Susan Jones has learnt to live with heartache after after her son took his own life. She tells Jamie Bowman how she’s now using her experience to raise awareness of suicide in young men and support those left to live without them...

GAVIN Price Jones was just 37 when he took his own life. A loving father and husband from Saltney, his depression spiralled after he began blaming himself for the AirAsia plane crash in December 2014 that killed all 162 people on board.

An aircraft engineer, employed by Airbus in Broughton, Gavin worked on the same model and despite no evidence to suggest he was at fault, the idea took hold and he was found dead at his house in January 2015.

"It was such a terrible shock and we were all so grief stricken," says Gavin's mother, Susan. "I had to have eight months of counselling, which was invaluable because I just didn't know how to handle it. Since then I have bought books and researched what happens and it is horrible to find out that suicide is so prevalent in men Gavin's age."

Susan is right: Suicide is the single biggest killer of men aged under 45 in the UK and in 2015, the year Gavin took his own life, 75% of all UK suicides were male. Men and boys are often more vulnerable to taking their own lives because they feel a pressure to be a 'winner' and can more easily feel like the opposite, feeling ashamed of showing any signs of weakness and feeling the pressure to appear in control of themselves and their lives at all times.

"Nobody really saw it coming," continues Susan, 69. "I remember a week before he took his own life I said to my youngest son that I was worried he might do something silly but he did. For 12 months I whipped myself to pieces because all I kept thinking about was how much I'd let him down and that it was my fault.

"I was still talking to him, saying: 'Gavin, I'm so, so sorry, I should've gotten there sooner'. These are all the things that people go through but once they make their minds up about what they are going to do, it could take a week or a month, but they have got it in their heads."

Susan, who lives in Buckley, is now keen to share her experiences and ensure other mothers struggling to cope with a child with suicidal feelings, might know how to spot the warning signs and learn how to talk to their loved ones.

"Gavin was not a sharer and he was a very insular guy," she says. "He always had been right from when he was little and small worries really got to him. It was hard to get it out of him but nine times out of 10 I got it in the end. Talking is absolutely vital and it has to be talk, talk, talk and more talk. If a guy will not talk to you he has to reach out somehow, whether that's recording his feelings, writing them down or talking to a stranger."

With one in four of us affected by mental health problems in any one year, Time to Change Wales, a campaign organised by Mind Cymru, aims to tackle stigma and discrimination through a social contact model and by getting people all over Wales to talk.

"I'm passionate about this," says Susan. "I can talk about Gavin now without having a meltdown but there are days when I can't look at his photograph for too long. But 99.9% of the time I can talk about it and I'm passionate about suicide prevention.

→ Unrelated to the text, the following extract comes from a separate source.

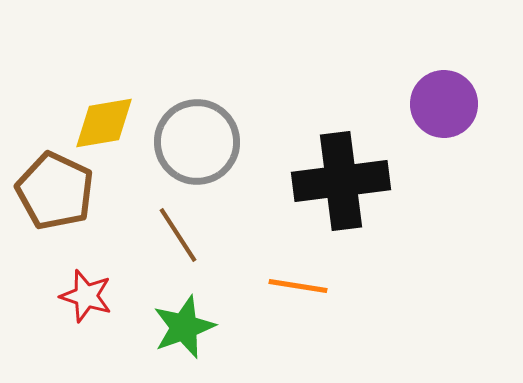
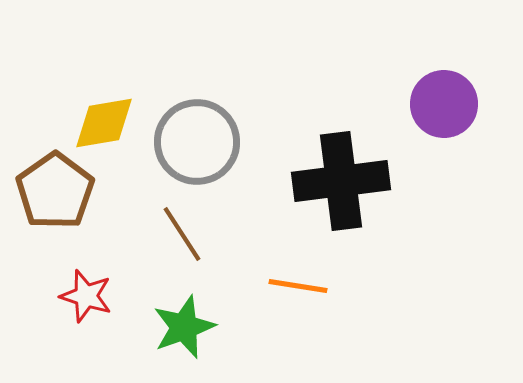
brown pentagon: rotated 12 degrees clockwise
brown line: moved 4 px right, 1 px up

"What I'm really striving to do is to put myself on a counselling course because I want to help other mothers handle this nightmare. I had counselling with Cruse Bereavement Care and my counsellor was absolutely fantastic. I'd be there week after week and I remember her saying 'you are a very strong lady because you talk'. She couldn't get a word in!"

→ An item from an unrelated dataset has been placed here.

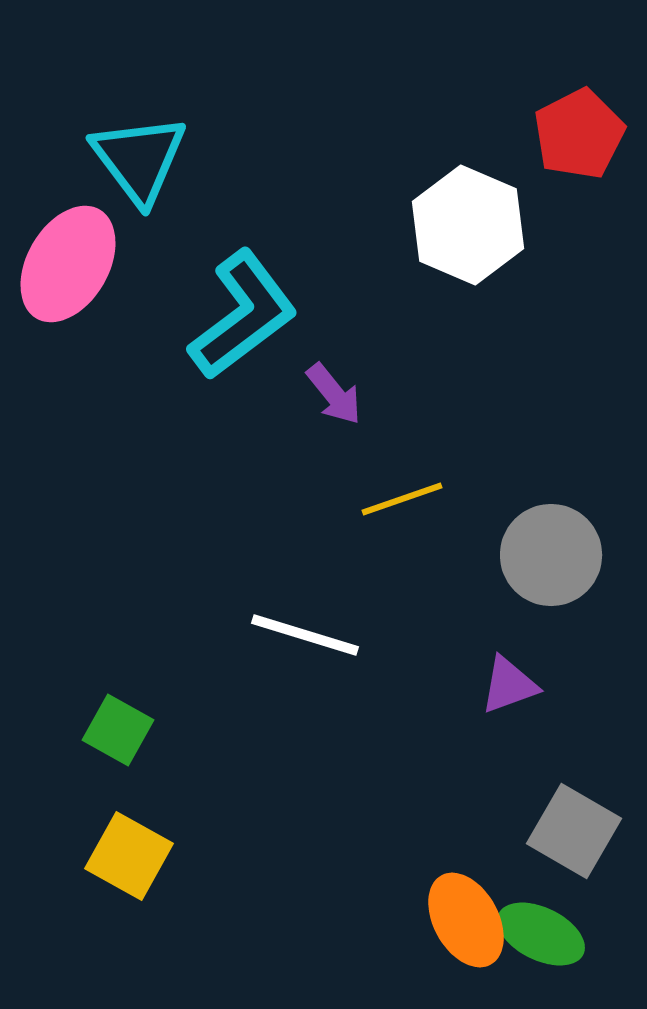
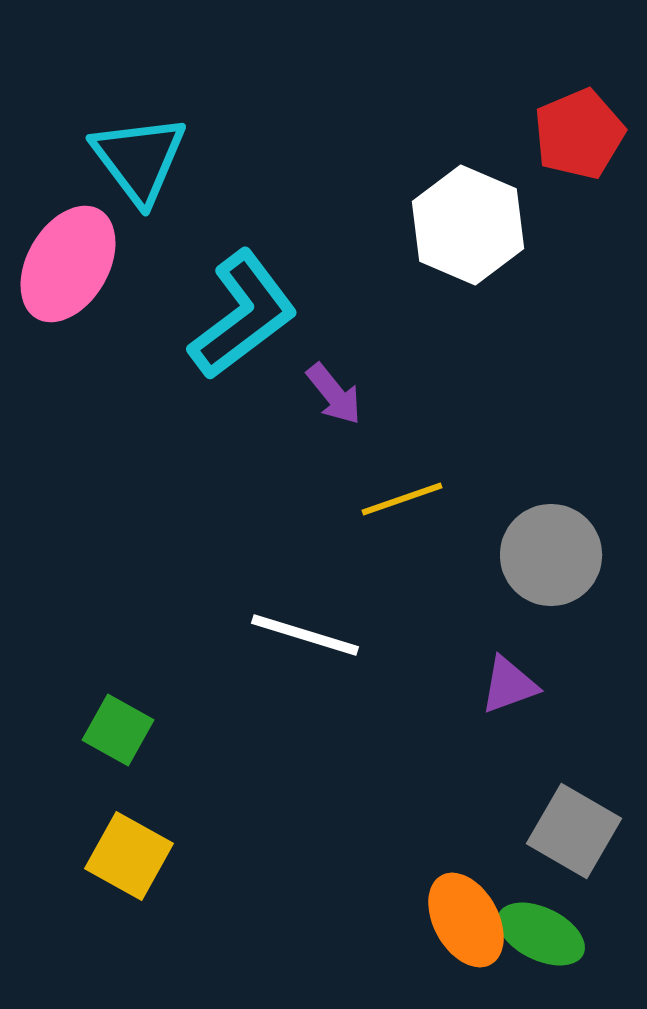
red pentagon: rotated 4 degrees clockwise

Susan is also planning a coffee morning at St John's United Reform Church, in Buckley, which will raise money for Mind Cymru and help remember Gavin's life, with his former employers Airbus donating a tour of the site with lunch for two people as one of the event's 'Silent Auction' bids.

"Friends and family are all coming and I really hope we will have enough cakes," laughs Susan. "It's got to this point for me to feel OK and now I want to use all my time and energy to raise as much money and awareness as I can. If it is a success I really hope we can do it again next year."

Susan's Coffee Morning takes place at St John's United Reform Church, in Buckley on Saturday, May 11, 2019 between 10am-1pm.